HOUSTON - Hundreds of marches took place across the country Saturday to demonstrate the power of the women’s vote.
From the Houston Federal Courthouse to the steps of the historic Harris County Courthouse, more than 150 marchers took to downtown Houston streets.
The group was a majority of women chanting for social change and emphasizing their voting influence.
They also joined 437 other scheduled marches in the nationwide #CountOnUs movement.
“This year is the hundredth anniversary of the women’s right to vote in America,” says Robin Paoli.“Women are standing together and saying America can be better. We need an America that’s free, and we’re going to exercise our vote to ensure that we have a free, safe America.”
Paoli is the President of Houston Women's March, the local organizing group, which says it doesn't endorse political candidates, but its stance in 2020 is unmistakable.
Marchers shouted, “Trump, Pence - out now!” during the 15-minute walk, although the chant wasn’t on the official list reviewed before the group started.
On a press release detailing the purpose of the #CountOnUs marches, it states that marchers “will all send a clear message to Trump and the Republican Party that their time is up.”
However, in Houston, Republicans are also busy.
Political consultant Jessica Colon was working a campaign event in Spring during the downtown event.
“The bottom line here is that this president has made America safer. This president has made our community safer. This president supports law and order. These are the basic principles of society,” she says.
According to Colon and Paoli, in Harris County, both political parties are viewing early voting as a way to get results they’d like to see.
“Part of the integrity of an election is access to voting, particularly in communities that may have transportation issues or might have reduced availability to go to the polls because of their working schedule,” says Paoli.
The march ended with speeches, also urging attendees to cross the street and cast their ballot at an open polling location.
One early voter, Miranda Tadlock, says she cast her ballot Thursday and came out to support the march.
“I just wanted to set a good example for my daughter and have her see democracy at work,” she says. “We believe that women’s rights are human rights, and we are here supporting that.”

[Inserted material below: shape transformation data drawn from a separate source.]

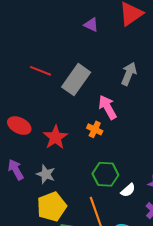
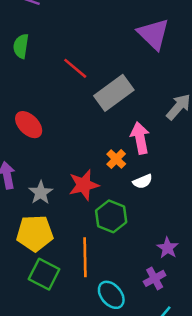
purple triangle: (91, 25) -> (153, 34), size x1.8
red star: (55, 137) -> (84, 185), moved
white semicircle: (128, 190) -> (143, 181), moved

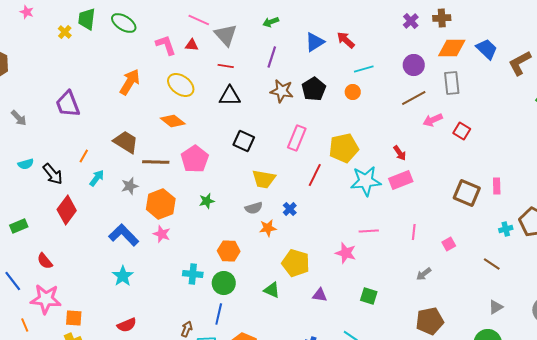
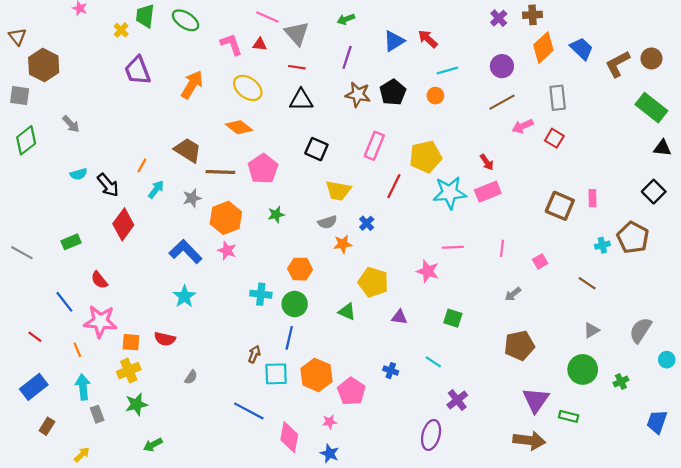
orange diamond: (452, 48) -> (543, 48), turned -44
gray rectangle: (452, 83) -> (558, 98), moved
purple trapezoid: (68, 104) -> (137, 70), moved
red semicircle: (127, 325) -> (165, 339), moved, turned 36

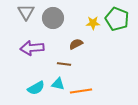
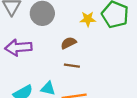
brown line: (64, 64) -> (72, 66), moved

Across ethnicities and income groups, there’s no doubt that women’s numbers could determine the outcome of the 2020 election of not just the next president, but a full ballot of local decision-makers.
“We all know we run the world. [Women] need to get out there and make their voices heard. There isn't one ideology that represents the woman's view,” says Colon.
“Women will be the soul of America,” adds Paoli, referencing a Coretta Scott King quote. “Women will be the soul of the 2020 election.”